I agree, the larger 1/2" ones are much better, bigger and wider clamping area; the smaller ones do work fine for single fixtures though, or small cable pick and such.


----------



## Goatman (May 26, 2016)

MikeJ said:


> Yeah...from the box pushers union. You might find better, but you wont pay more. Just because a union rigger's, neighbor's, cousin's, kid, used a wooden block, does not make it a good idea, or an informed choice.



I never said it was a good idea. And when I did it, I was super careful to make sure there were no splits in the wood.

In my experience, IA 'employees' tend to do crazy, unsafe things just because they know they can get away with it. It's one of the reason's I've been avoiding the union.


----------



## MikeJ (May 26, 2016)

Goatman said:


> I never said it was a good idea. And when I did it, I was super careful to make sure there were no splits in the wood.
> 
> In my experience, IA 'employees' tend to do crazy, unsafe things just because they know they can get away with it. It's one of the reason's I've been avoiding the union.



I'm not judging you. You saw it done with the wooden block, did it yourself, then decided beam clamps would be better. Fair enough. As far as some locals go, I don't know if its that they can "get away with things" or that they just don't know any better. Don't get me wrong, there are certainly some very qualified union hands out there, but they are often overshadowed by the boneheaded ones.


----------



## Dionysus (May 28, 2016)

Goatman said:


> I never said it was a good idea. And when I did it, I was super careful to make sure there were no splits in the wood.
> 
> In my experience, IA 'employees' tend to do crazy, unsafe things just because they know they can get away with it. It's one of the reason's I've been avoiding the union.



Depends on the 'IA employees', the venue, and what they typically do. By a LOT. There are IA guys that do it RIGHT, and there are IA guys who really don't know what they are even doing. It runs the spectrum.


----------



## Goatman (May 29, 2016)

Dionysus said:


> Depends on the 'IA employees', the venue, and what they typically do. By a LOT. There are IA guys that do it RIGHT, and there are IA guys who really don't know what they are even doing. It runs the spectrum.

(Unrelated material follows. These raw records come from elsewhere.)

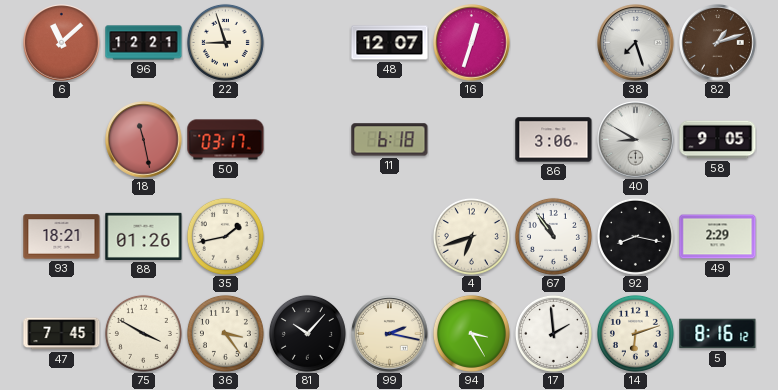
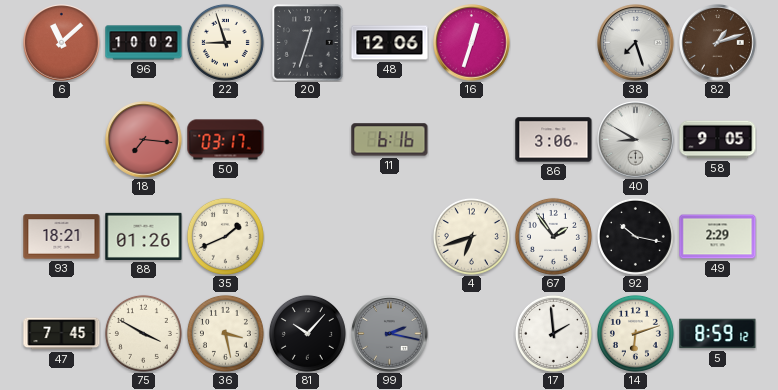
96: 12:21 -> 10:02
20: none -> 12:33
48: 12:07 -> 12:06
18: 11:28 -> 7:16
11: 6:18 -> 6:16
35: 1:43 -> 1:41
67: 10:54 -> 1:54
92: 8:17 -> 10:17
36: 3:24 -> 3:28
99 dial: cream -> grey
94: 3:25 -> none
5: 8:16 -> 8:59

I'm sure it does. But in my experience, I've found IA members to be rude and arrogant, and want no part of it, in this particular Local.


----------



## RonHebbard (May 29, 2016)

Goatman said:


> I'm sure it does. But in my experience, I've found IA members to be rude and arrogant, and want no part of it, in this particular Local.

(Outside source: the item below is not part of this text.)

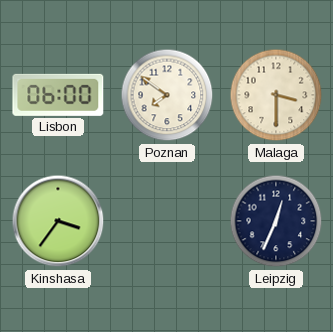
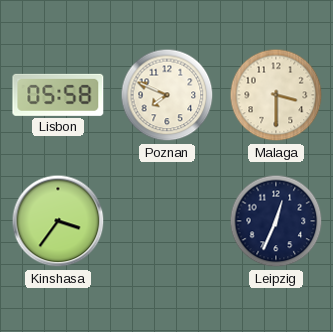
Lisbon: 06:00 -> 05:58
Poznan: 7:51 -> 7:49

Some call it nepotism, we call it tradition.
Toodleoo!
Ron Hebbard
Retired from IBEW 105, IATSE 129 and IATSE 357.
"You may find better but you'll never spend more!"
(I can feel the flames of Hell licking me now.)


----------



## Dionysus (May 29, 2016)

RonHebbard said:


> Some call it nepotism, we call it tradition.
> Toodleoo!
> Ron Hebbard
> Retired from IBEW 105, IATSE 129 and IATSE 357.
> ...



Certainly not the first time Ive heard that Ron. oh IATSE 357, a tech can dream.


----------



## JimOC_1 (Apr 23, 2018)

Thanks for this thread! I used beam clamps for the first time this past weekend. They saved us a ton of work, and gave us more flexibility than our trees would have.


----------



## Ben Stiegler (Jan 25, 2019)

I learned my lesson with the wood block hack ... even without splitting, they slip. One nonprofit venue I support has unistrut hanging from threaded rod, with blockfilled clamps and ancient instruments. Step 1 was safety cable, which have saved people and instruments a few times. Still $ raising for real schedule pipe. 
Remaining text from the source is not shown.